(Material for this exercise)

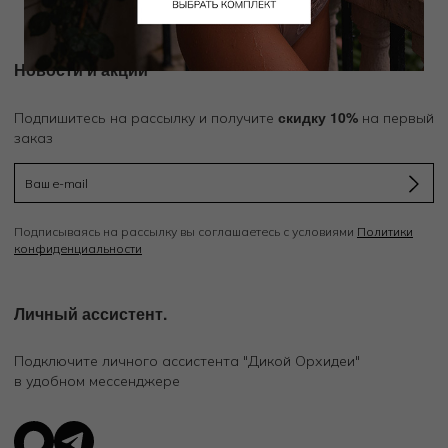
Новости и акции
скидку 10%
Подпишитесь на рассылку и получите
на первый
заказ
Подписываясь на рассылку вы соглашаетесь с условиями
Политики
конфиденциальности
Личный ассистент.
Подключите личного ассистента "Дикой Орхидеи"
в удобном мессенджере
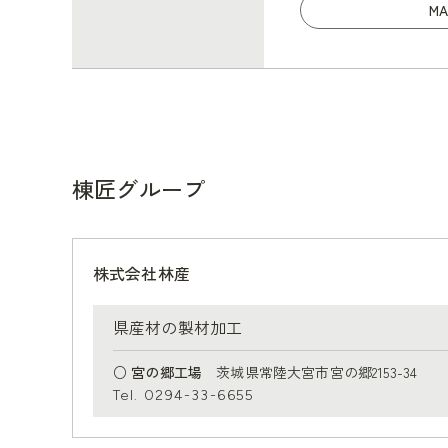
MA
棟匠グループ
株式会社林産
県産材の製材加工
○ 宮の郷工場
茨城県常陸大宮市宮の郷2153-34
Tel. 0294-33-6655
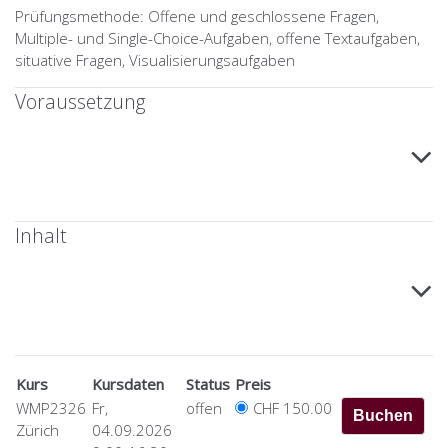
Prüfungsmethode: Offene und geschlossene Fragen,
Multiple- und Single-Choice-Aufgaben, offene Textaufgaben,
situative Fragen, Visualisierungsaufgaben
Voraussetzung
Inhalt
Kurs
Kursdaten
Status
Preis
WMP2326
Fr,
offen
CHF 150.00
Zürich
04.09.2026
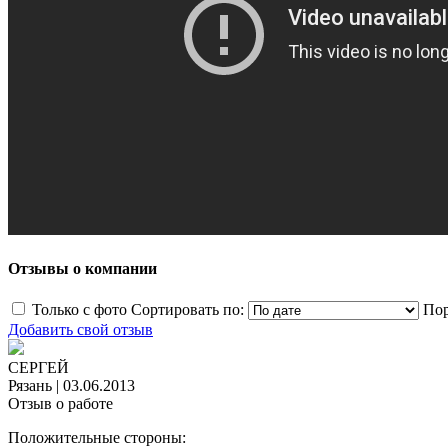
Отзывы о компании
Только с фото
Сортировать по:
Пор
Добавить свой отзыв
СЕРГЕЙ
Рязань
|
03.06.2013
Отзыв о работе
Положительные стороны:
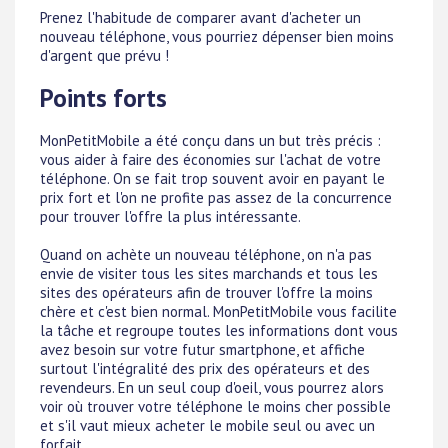
Prenez l'habitude de comparer avant d'acheter un
nouveau téléphone, vous pourriez dépenser bien moins
d'argent que prévu !
Points forts
MonPetitMobile a été conçu dans un but très précis :
vous aider à faire des économies sur l'achat de votre
téléphone. On se fait trop souvent avoir en payant le
prix fort et l'on ne profite pas assez de la concurrence
pour trouver l'offre la plus intéressante.
Quand on achète un nouveau téléphone, on n'a pas
envie de visiter tous les sites marchands et tous les
sites des opérateurs afin de trouver l'offre la moins
chère et c'est bien normal. MonPetitMobile vous facilite
la tâche et regroupe toutes les informations dont vous
avez besoin sur votre futur smartphone, et affiche
surtout l'intégralité des prix des opérateurs et des
revendeurs. En un seul coup d'oeil, vous pourrez alors
voir où trouver votre téléphone le moins cher possible
et s'il vaut mieux acheter le mobile seul ou avec un
forfait.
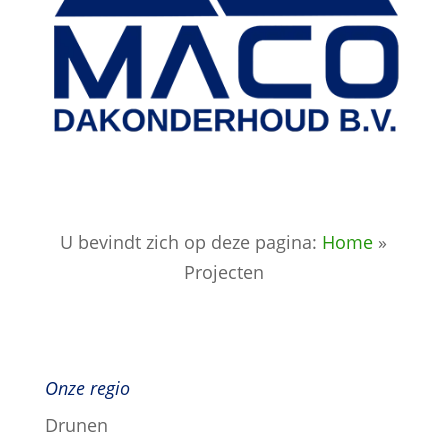
U bevindt zich op deze pagina:
Home
»
Projecten
Onze regio
Drunen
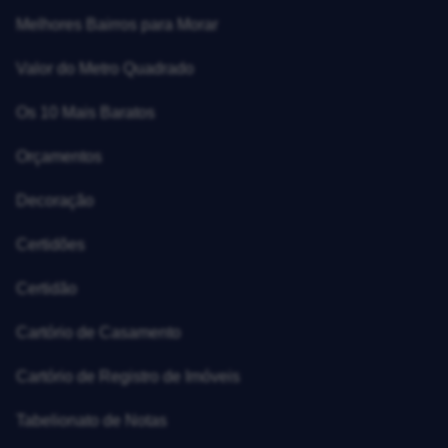
Melhores Bairros para Morar
Valor do Metro Quadrado
Os 10 Mais Baratos
Orçamentos
Decoração
Certidões
Certidão
Cartório de Casamento
Cartório de Registro de Imóveis
Tabelionato de Notas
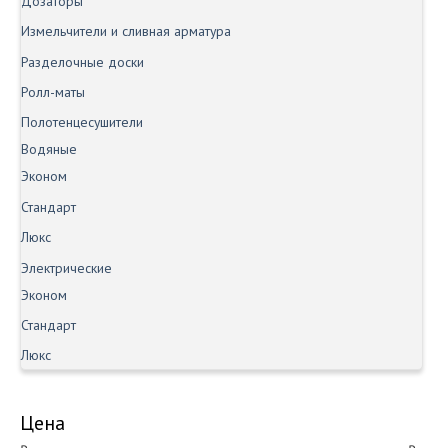
Дозаторы
Измельчители и сливная арматура
Разделочные доски
Ролл-маты
Полотенцесушители
Водяные
Эконом
Стандарт
Люкс
Электрические
Эконом
Стандарт
Люкс
Цена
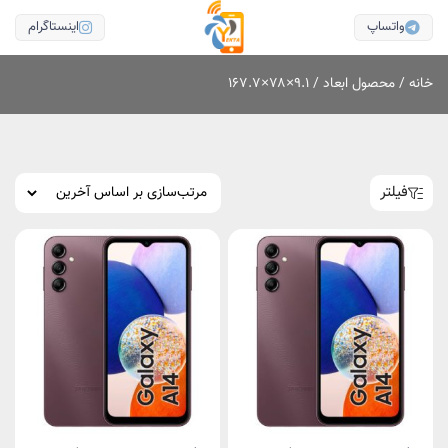
واتساپ
اینستاگرام
خانه
/ محصول ابعاد / ۹.۱×۷۸×۱۶۷.۷
فیلتر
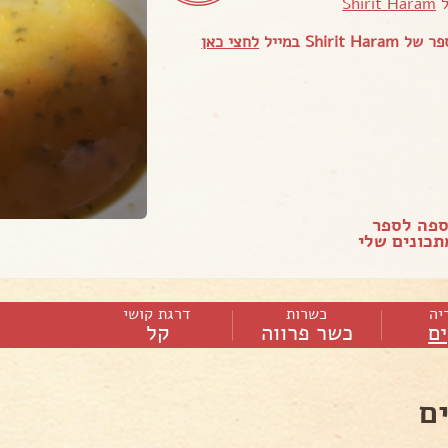
ל
Shirit Haram
Shirit H במייל
לחצי כאן
ספה לספר
כונים שלי
יה
כשרות
דרגת קושי
ם
כשר פרווה
קל
ם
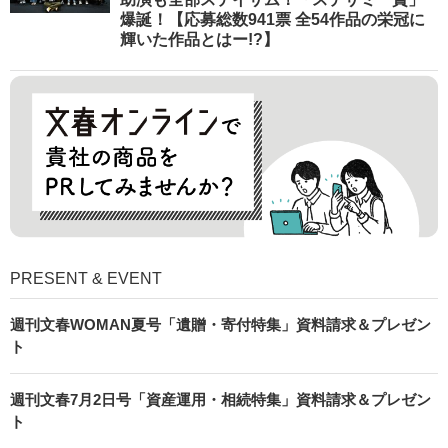
爆誕！【応募総数941票 全54作品の栄冠に
輝いた作品とはー!?】
PRESENT & EVENT
週刊文春WOMAN夏号「遺贈・寄付特集」資料請求＆プレゼン
ト
週刊文春7月2日号「資産運用・相続特集」資料請求＆プレゼン
ト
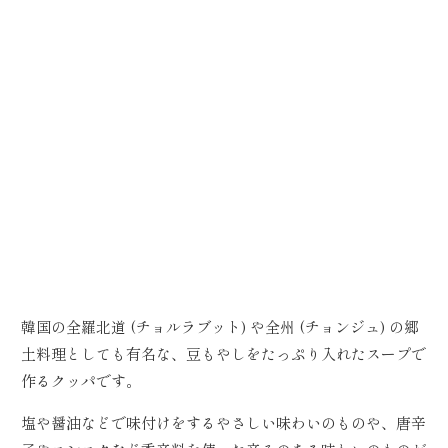
韓国の全羅北道 (チョルラブット) や全州 (チョンジュ) の郷
土料理としても有名な、豆もやしをたっぷり入れたスープで
作るクッパです。
塩や醤油などで味付けをするやさしい味わいのものや、唐辛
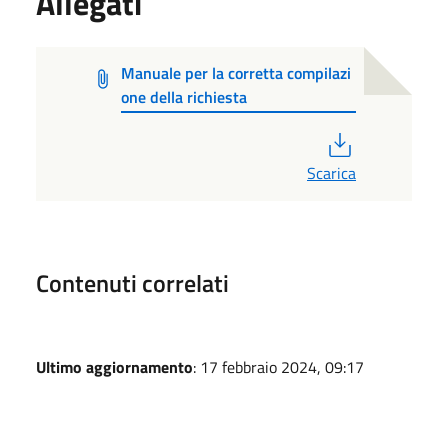
Allegati
Manuale per la corretta compilazi
one della richiesta
PDF
Scarica
Contenuti correlati
Ultimo aggiornamento
: 17 febbraio 2024, 09:17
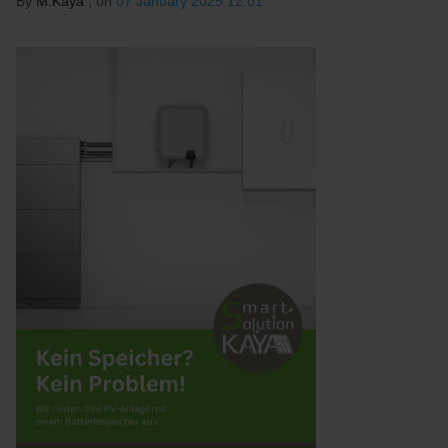
By
M.Kaya
, on
07 January 2025 12:01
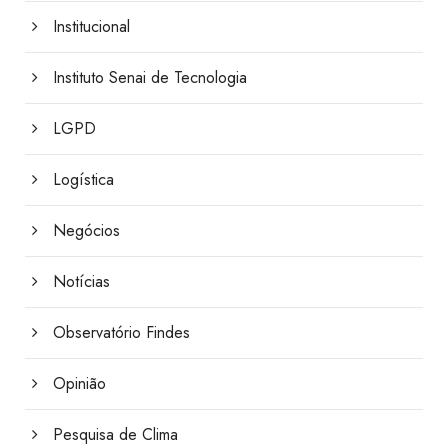
Institucional
Instituto Senai de Tecnologia
LGPD
Logística
Negócios
Notícias
Observatório Findes
Opinião
Pesquisa de Clima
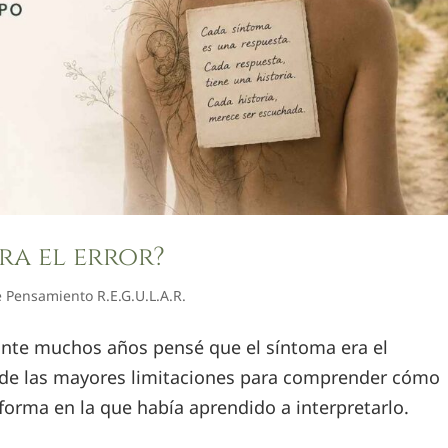
era el error?
 Pensamiento R.E.G.U.L.A.R.
nte muchos años pensé que el síntoma era el
 de las mayores limitaciones para comprender cómo
 forma en la que había aprendido a interpretarlo.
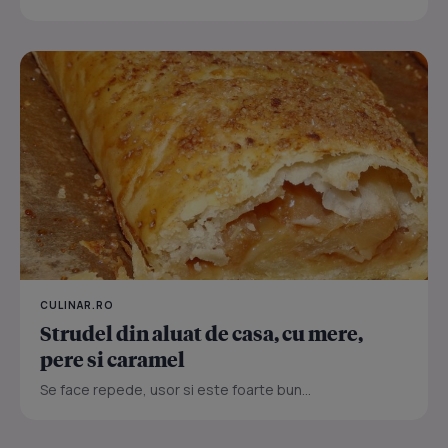
CULINAR.RO
Strudel din aluat de casa, cu mere,
pere si caramel
Se face repede, usor si este foarte bun...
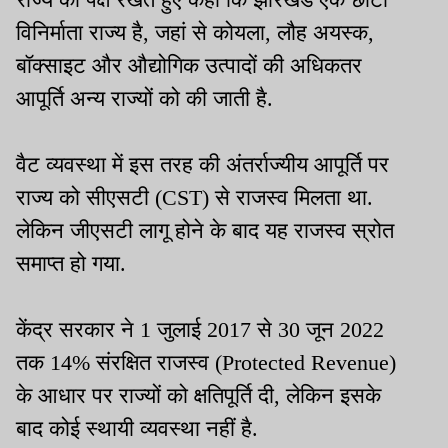
विनिर्माता राज्य है, जहां से कोयला, लौह अयस्क,
बॉक्साइट और औद्योगिक उत्पादों की अधिकतर
आपूर्ति अन्य राज्यों को की जाती है.
वैट व्यवस्था में इस तरह की अंतर्राज्यीय आपूर्ति पर
राज्य को सीएसटी (CST) से राजस्व मिलता था.
लेकिन जीएसटी लागू होने के बाद यह राजस्व स्रोत
समाप्त हो गया.
केंद्र सरकार ने 1 जुलाई 2017 से 30 जून 2022
तक 14% संरक्षित राजस्व (Protected Revenue)
के आधार पर राज्यों को क्षतिपूर्ति दी, लेकिन इसके
बाद कोई स्थायी व्यवस्था नहीं है.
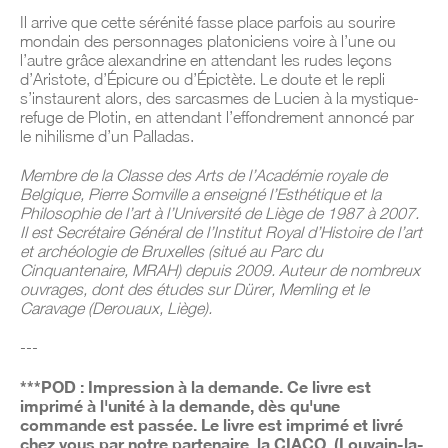
Il arrive que cette sérénité fasse place parfois au sourire
mondain des personnages platoniciens voire à l’une ou
l’autre grâce alexandrine en attendant les rudes leçons
d’Aristote, d’Épicure ou d’Épictète. Le doute et le repli
s’instaurent alors, des sarcasmes de Lucien à la mystique-
refuge de Plotin, en attendant l’effondrement annoncé par
le nihilisme d’un Palladas.
Membre de la Classe des Arts de l’Académie royale de
Belgique, Pierre Somville a enseigné l’Esthétique et la
Philosophie de l’art à l’Université de Liège de 1987 à 2007.
Il est Secrétaire Général de l’Institut Royal d’Histoire de l’art
et archéologie de Bruxelles (situé au Parc du
Cinquantenaire, MRAH) depuis 2009. Auteur de nombreux
ouvrages, dont des études sur Dürer, Memling et le
Caravage (Derouaux, Liège).
---
***POD : Impression à la demande. Ce livre est
imprimé à l'unité à la demande, dès qu'une
commande est passée. Le livre est imprimé et livré
chez vous par notre partenaire, la CIACO (Louvain-la-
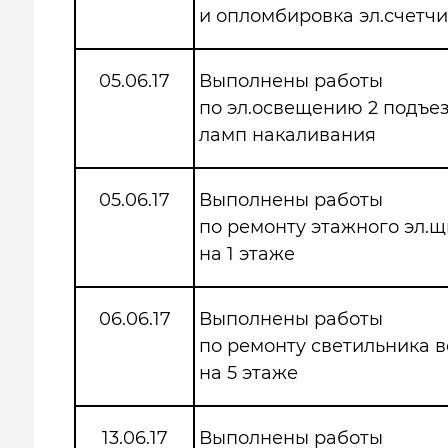
и опломбировка эл.счетчи
05.06.17
Выполнены работы
по эл.освещению 2 подъез
ламп накаливания
05.06.17
Выполнены работы
по ремонту этажного эл.щ
на 1 этаже
06.06.17
Выполнены работы
по ремонту светильника в
на 5 этаже
13.06.17
Выполнены работы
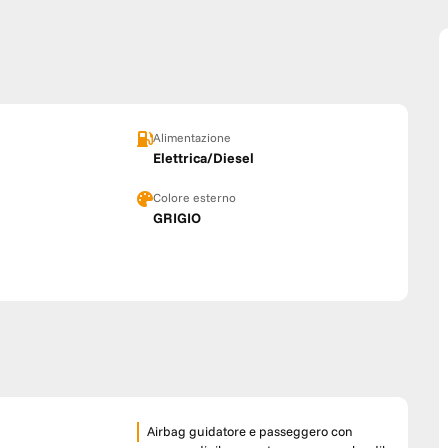
Alimentazione
Elettrica/Diesel
Colore esterno
GRIGIO
Airbag guidatore e passeggero con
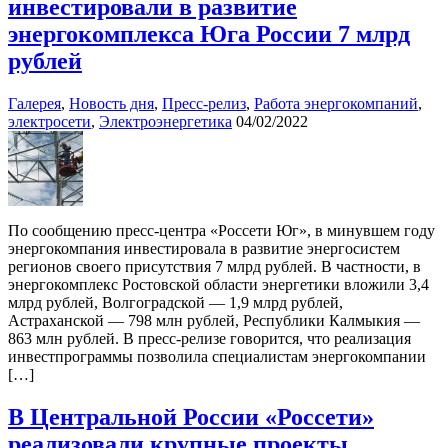
инвестировали в развитие
энергокомплекса Юга России 7 млрд
рублей
Галерея
,
Новость дня
,
Пресс-релиз
,
Работа энергокомпаний
,
электросети
,
Электроэнергетика
04/02/2022
По сообщению пресс-центра «Россети Юг», в минувшем году
энергокомпания инвестировала в развитие энергосистем
регионов своего присутствия 7 млрд рублей. В частности, в
энергокомплекс Ростовской области энергетики вложили 3,4
млрд рублей, Волгоградской — 1,9 млрд рублей,
Астраханской — 798 млн рублей, Республики Калмыкия —
863 млн рублей. В пресс-релизе говорится, что реализация
инвестпрограммы позволила специалистам энергокомпании
[…]
В Центральной России «Россети»
реализовали крупные проекты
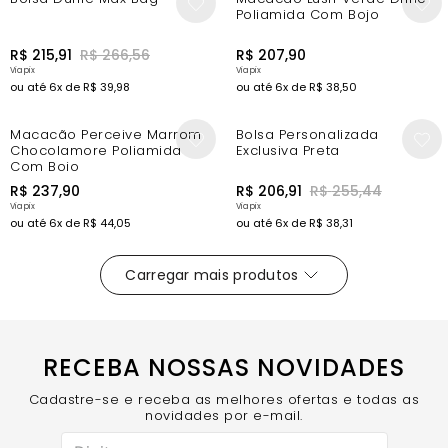
Poliamida Com Bojo
R$
215
,
91
R$
266
,
56
R$
207
,
90
ou até
6
x de
R$
39
,
98
ou até
6
x de
R$
38
,
50
New In
-10%
Macacão Perceive Marrom
Bolsa Personalizada
Chocolamore Poliamida
Exclusiva Preta
Com Bojo
R$
237
,
90
R$
206
,
91
R$
255
,
44
ou até
6
x de
R$
44
,
05
ou até
6
x de
R$
38
,
31
RECEBA NOSSAS NOVIDADES
Cadastre-se e receba as melhores ofertas e todas as
novidades por e-mail.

(End Material for this exercise)

:: Work to be completed ::
Would you output the data above exactly as written, but with no images?

:: Problem solution ::
Новости и акции
скидку 10%
Подпишитесь на рассылку и получите
на первый
заказ
Подписываясь на рассылку вы соглашаетесь с условиями
Политики
конфиденциальности
Личный ассистент.
Подключите личного ассистента "Дикой Орхидеи"
в удобном мессенджере
MA
棟匠グループ
株式会社林産
県産材の製材加工
○ 宮の郷工場
茨城県常陸大宮市宮の郷2153-34
Tel. 0294-33-6655
Prüfungsmethode: Offene und geschlossene Fragen,
Multiple- und Single-Choice-Aufgaben, offene Textaufgaben,
situative Fragen, Visualisierungsaufgaben
Voraussetzung
Inhalt
Kurs
Kursdaten
Status
Preis
WMP2326
Fr,
offen
CHF 150.00
Zürich
04.09.2026
Отзывы о компании
Только с фото
Сортировать по:
Пор
Добавить свой отзыв
СЕРГЕЙ
Рязань
|
03.06.2013
Отзыв о работе
Положительные стороны:
Prenez l'habitude de comparer avant d'acheter un
nouveau téléphone, vous pourriez dépenser bien moins
d'argent que prévu !
Points forts
MonPetitMobile a été conçu dans un but très précis :
vous aider à faire des économies sur l'achat de votre
téléphone. On se fait trop souvent avoir en payant le
prix fort et l'on ne profite pas assez de la concurrence
pour trouver l'offre la plus intéressante.
Quand on achète un nouveau téléphone, on n'a pas
envie de visiter tous les sites marchands et tous les
sites des opérateurs afin de trouver l'offre la moins
chère et c'est bien normal. MonPetitMobile vous facilite
la tâche et regroupe toutes les informations dont vous
avez besoin sur votre futur smartphone, et affiche
surtout l'intégralité des prix des opérateurs et des
revendeurs. En un seul coup d'oeil, vous pourrez alors
voir où trouver votre téléphone le moins cher possible
et s'il vaut mieux acheter le mobile seul ou avec un
forfait.
U bevindt zich op deze pagina:
Home
»
Projecten
Onze regio
Drunen
Melhores Bairros para Morar
Valor do Metro Quadrado
Os 10 Mais Baratos
Orçamentos
Decoração
Certidões
Certidão
Cartório de Casamento
Cartório de Registro de Imóveis
Tabelionato de Notas
Дозаторы
Измельчители и сливная арматура
Разделочные доски
Ролл-маты
Полотенцесушители
Водяные
Эконом
Стандарт
Люкс
Электрические
Эконом
Стандарт
Люкс
Цена
واتساپ
اینستاگرام
خانه
/ محصول ابعاد / ۹.۱×۷۸×۱۶۷.۷
فیلتر
ל
Shirit Haram
Shirit H במייל
לחצי כאן
ספה לספר
כונים שלי
יה
כשרות
דרגת קושי
ם
כשר פרווה
קל
ם
爆誕！【応募総数941票 全54作品の栄冠に
輝いた作品とはー!?】
PRESENT & EVENT
週刊文春WOMAN夏号「遺贈・寄付特集」資料請求＆プレゼン
ト
週刊文春7月2日号「資産運用・相続特集」資料請求＆プレゼン
ト
韓国の全羅北道 (チョルラブット) や全州 (チョンジュ) の郷
土料理としても有名な、豆もやしをたっぷり入れたスープで
作るクッパです。
塩や醤油などで味付けをするやさしい味わいのものや、唐辛
Allegati
Manuale per la corretta compilazi
one della richiesta
PDF
Scarica
Contenuti correlati
Ultimo aggiornamento
: 17 febbraio 2024, 09:17
By
M.Kaya
, on
07 January 2025 12:01
Institucional
Instituto Senai de Tecnologia
LGPD
Logística
Negócios
Notícias
Observatório Findes
Opinião
Pesquisa de Clima
era el error?
 Pensamiento R.E.G.U.L.A.R.
nte muchos años pensé que el síntoma era el
 de las mayores limitaciones para comprender cómo
 forma en la que había aprendido a interpretarlo.
CULINAR.RO
Strudel din aluat de casa, cu mere,
pere si caramel
Se face repede, usor si este foarte bun...
विनिर्माता राज्य है, जहां से कोयला, लौह अयस्क,
बॉक्साइट और औद्योगिक उत्पादों की अधिकतर
आपूर्ति अन्य राज्यों को की जाती है.
वैट व्यवस्था में इस तरह की अंतर्राज्यीय आपूर्ति पर
राज्य को सीएसटी (CST) से राजस्व मिलता था.
लेकिन जीएसटी लागू होने के बाद यह राजस्व स्रोत
समाप्त हो गया.
केंद्र सरकार ने 1 जुलाई 2017 से 30 जून 2022
तक 14% संरक्षित राजस्व (Protected Revenue)
के आधार पर राज्यों को क्षतिपूर्ति दी, लेकिन इसके
बाद कोई स्थायी व्यवस्था नहीं है.
Il arrive que cette sérénité fasse place parfois au sourire
mondain des personnages platoniciens voire à l’une ou
l’autre grâce alexandrine en attendant les rudes leçons
d’Aristote, d’Épicure ou d’Épictète. Le doute et le repli
s’instaurent alors, des sarcasmes de Lucien à la mystique-
refuge de Plotin, en attendant l’effondrement annoncé par
le nihilisme d’un Palladas.
Membre de la Classe des Arts de l’Académie royale de
Belgique, Pierre Somville a enseigné l’Esthétique et la
Philosophie de l’art à l’Université de Liège de 1987 à 2007.
Il est Secrétaire Général de l’Institut Royal d’Histoire de l’art
et archéologie de Bruxelles (situé au Parc du
Cinquantenaire, MRAH) depuis 2009. Auteur de nombreux
ouvrages, dont des études sur Dürer, Memling et le
Caravage (Derouaux, Liège).
---
***POD : Impression à la demande. Ce livre est
imprimé à l'unité à la demande, dès qu'une
commande est passée. Le livre est imprimé et livré
chez vous par notre partenaire, la CIACO (Louvain-la-
и опломбировка эл.счетчи
05.06.17
Выполнены работы
по эл.освещению 2 подъез
ламп накаливания
05.06.17
Выполнены работы
по ремонту этажного эл.щ
на 1 этаже
06.06.17
Выполнены работы
по ремонту светильника в
на 5 этаже
13.06.17
Выполнены работы
Alimentazione
Elettrica/Diesel
Colore esterno
GRIGIO
Airbag guidatore e passeggero con
инвестировали в развитие
энергокомплекса Юга России 7 млрд
рублей
Галерея
,
Новость дня
,
Пресс-релиз
,
Работа энергокомпаний
,
электросети
,
Электроэнергетика
04/02/2022
По сообщению пресс-центра «Россети Юг», в минувшем году
энергокомпания инвестировала в развитие энергосистем
регионов своего присутствия 7 млрд рублей. В частности, в
энергокомплекс Ростовской области энергетики вложили 3,4
млрд рублей, Волгоградской — 1,9 млрд рублей,
Астраханской — 798 млн рублей, Республики Калмыкия —
863 млн рублей. В пресс-релизе говорится, что реализация
инвестпрограммы позволила специалистам энергокомпании
[…]
В Центральной России «Россети»
реализовали крупные проекты
Poliamida Com Bojo
R$
215
,
91
R$
266
,
56
R$
207
,
90
ou até
6
x de
R$
39
,
98
ou até
6
x de
R$
38
,
50
New In
-10%
Macacão Perceive Marrom
Bolsa Personalizada
Chocolamore Poliamida
Exclusiva Preta
Com Bojo
R$
237
,
90
R$
206
,
91
R$
255
,
44
ou até
6
x de
R$
44
,
05
ou até
6
x de
R$
38
,
31
RECEBA NOSSAS NOVIDADES
Cadastre-se e receba as melhores ofertas e todas as
novidades por e-mail.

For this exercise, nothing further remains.